However, as previous posters have mentioned, if you just wish to protect the copper from corrosion, I have used two methods:
1. Chemical tinning solution. Clean your freshly etched board, and dip it in tinning solution, after 10-20 minutes all the copper is tinned. This not only protects the copper from corrosion, but also makes it easier to solder to. Looks pretty cool too!

2. Conformal coating lacquer: If you use the 'non acrylic' one, a light coating protects the traces from corrosion, and can be soldered through. That means you coat the entire board, pads n all, soldering melts it away, but stops it running across traces. Although I prefer tinning, this prevents all corrosion (even tinned traces oxidize after a while).

The only downside with a conformal coating is, if you wish to electrically test the board with a multimeter, the coating must be scraped/soldered away for you to get an electrical contact.

As for silk screening, on single sided boards, my preferred method is to print off the silk screen pattern onto paper, line it up, and glue it to the non-copper side of the board. Punch all the holes through with a needle, then spray with an acrylic based conformal coating... the acrylic one will not dissolve ink/toner on the paper. You end up with a shiney white board, with black 'silk screen' which, from a foot away, just looks like a white PCB.

Blueteeth
 
You do not need a soldermask to solder your DIY PCBs. The solder will not stick to the substrate and is pulled to the copper by surface tension.

If you want the board to look like it is professionally made you can spray it semi transparent green lacquer. I have not tried this.

For non SMD boards I spray a very light coat of clear lacquer just after etching. It keeps the traces from oxidizing while building and handling. The heat of the soldering iron drives it off. After soldering I add a heavier coat or lacquer or chimerical conformal coating. If it is a one sided PCB I use toner transfer to add graphics to the top side. If I want the board to look nice I add white paint prior to the graphics. I am thinking this is crylon fusion paint.

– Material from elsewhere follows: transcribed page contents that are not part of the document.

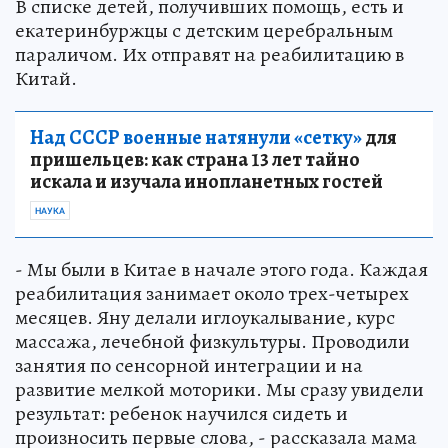
В списке детей, получивших помощь, есть и
екатеринбуржцы с детским церебральным
параличом. Их отправят на реабилитацию в
Китай.
Над СССР военные натянули «сетку»
для
пришельцев: как страна 13 лет тайно
искала и изучала инопланетных гостей
НАУКА
- Мы были в Китае в начале этого года. Каждая
реабилитация занимает около трех-четырех
месяцев. Яну делали иглоукалывание, курс
массажа, лечебной физкультуры. Проводили
занятия по сенсорной интеграции и на
развитие мелкой моторики. Мы сразу увидели
результат: ребенок научился сидеть и
произносить первые слова, - рассказала мама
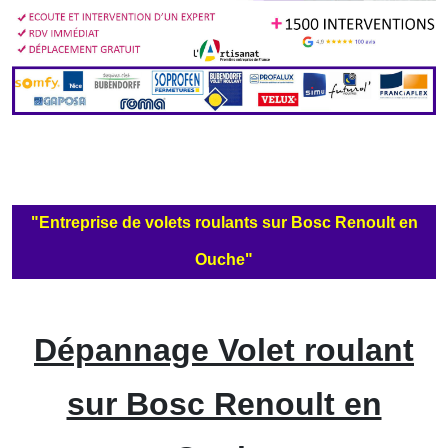
"Entreprise de volets roulants sur Bosc Renoult en
Ouche"
Dépannage Volet roulant
sur Bosc Renoult en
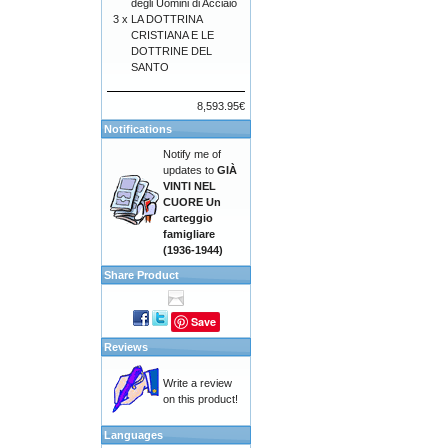
degli Uomini di Acciaio
3 x
LA DOTTRINA
CRISTIANA E LE
DOTTRINE DEL
SANTO
8,593.95€
Notifications
Notify me of
updates to
GIÀ
VINTI NEL
CUORE Un
carteggio
famigliare
(1936-1944)
Share Product
Save
Reviews
Write a review
on this product!
Languages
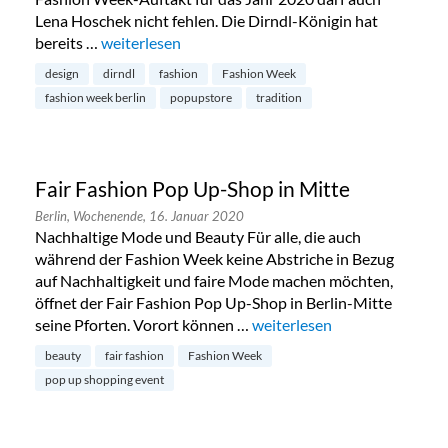
Lena Hoschek nicht fehlen. Die Dirndl-Königin hat
bereits …
„Lena Hoschek Pop Up Store Berlin“
weiterlesen
design
dirndl
fashion
Fashion Week
fashion week berlin
popupstore
tradition
Fair Fashion Pop Up-Shop in Mitte
Berlin,
Wochenende,
16. Januar 2020
Nachhaltige Mode und Beauty Für alle, die auch
während der Fashion Week keine Abstriche in Bezug
auf Nachhaltigkeit und faire Mode machen möchten,
öffnet der Fair Fashion Pop Up-Shop in Berlin-Mitte
seine Pforten. Vorort können …
„Fair Fashion Pop Up-Shop i
weiterlesen
beauty
fair fashion
Fashion Week
pop up shopping event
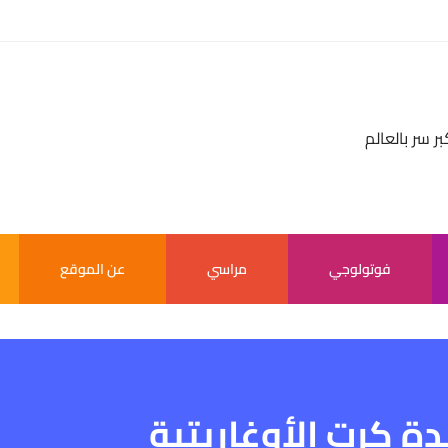
بر سر بالعالم
فوتولوجي
مراسي
عن الموقع
 كرت الأوغاريتية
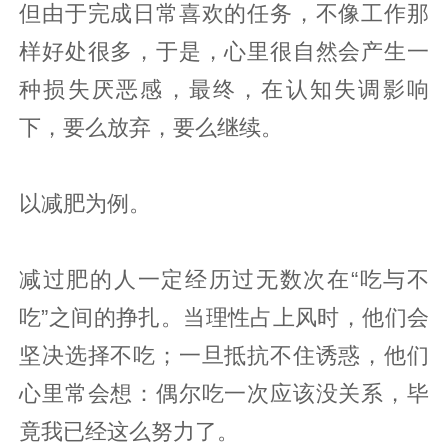
但由于完成日常喜欢的任务，不像工作那
样好处很多，于是，心里很自然会产生一
种损失厌恶感，最终，在认知失调影响
下，要么放弃，要么继续。
以减肥为例。
减过肥的人一定经历过无数次在“吃与不
吃”之间的挣扎。当理性占上风时，他们会
坚决选择不吃；一旦抵抗不住诱惑，他们
心里常会想：偶尔吃一次应该没关系，毕
竟我已经这么努力了。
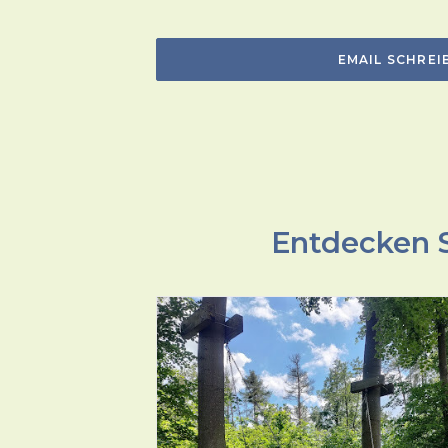
EMAIL SCHREI
Entdecken S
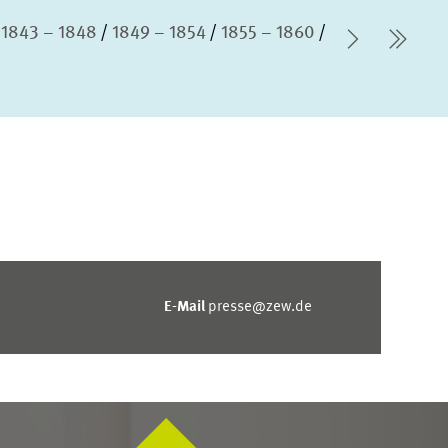
1843 – 1848
1849 – 1854
1855 – 1860
Nächste 
letz
E-Mail
presse@zew.de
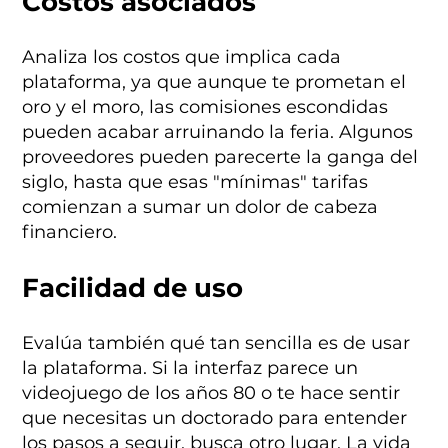
Costos asociados
Analiza los costos que implica cada
plataforma, ya que aunque te prometan el
oro y el moro, las comisiones escondidas
pueden acabar arruinando la feria. Algunos
proveedores pueden parecerte la ganga del
siglo, hasta que esas "mínimas" tarifas
comienzan a sumar un dolor de cabeza
financiero.
Facilidad de uso
Evalúa también qué tan sencilla es de usar
la plataforma. Si la interfaz parece un
videojuego de los años 80 o te hace sentir
que necesitas un doctorado para entender
los pasos a seguir, busca otro lugar. La vida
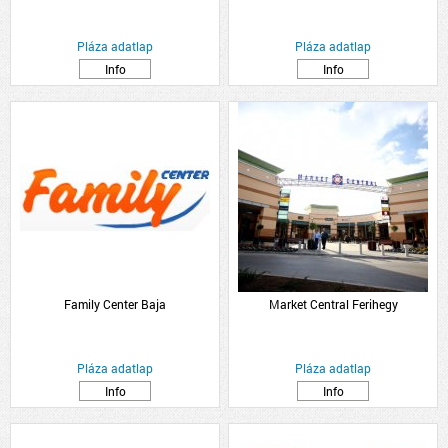
Pláza adatlap
Pláza adatlap
Info
Info
Family Center Baja
Market Central Ferihegy
Pláza adatlap
Pláza adatlap
Info
Info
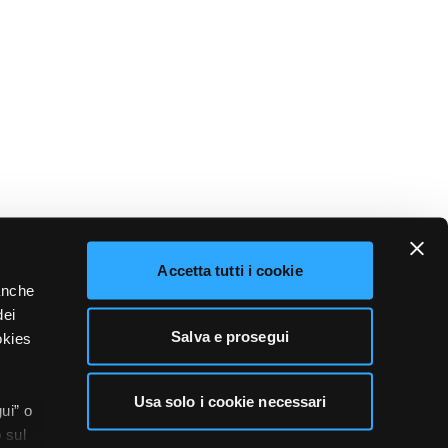
Accetta tutti i cookie
 anche
dei
Salva e prosegui
okies
Usa solo i cookie necessari
ui” o
 sul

Note that you can build a PCB without any coating. But I like to see the copper stay as bright as it was after etching/cleaning. It does take a bit longer to solder a joint because the iron has to drive off the coating. A very light coating is gone in a fraction of a second but it is noticeable.

The https://www.pulsarProFx.com website has some good information on toner transfer even if you do not use their products.

Having said all that. I love to be able to make my own PCBs but they will not have through holes or look as nice as the professional PCBs.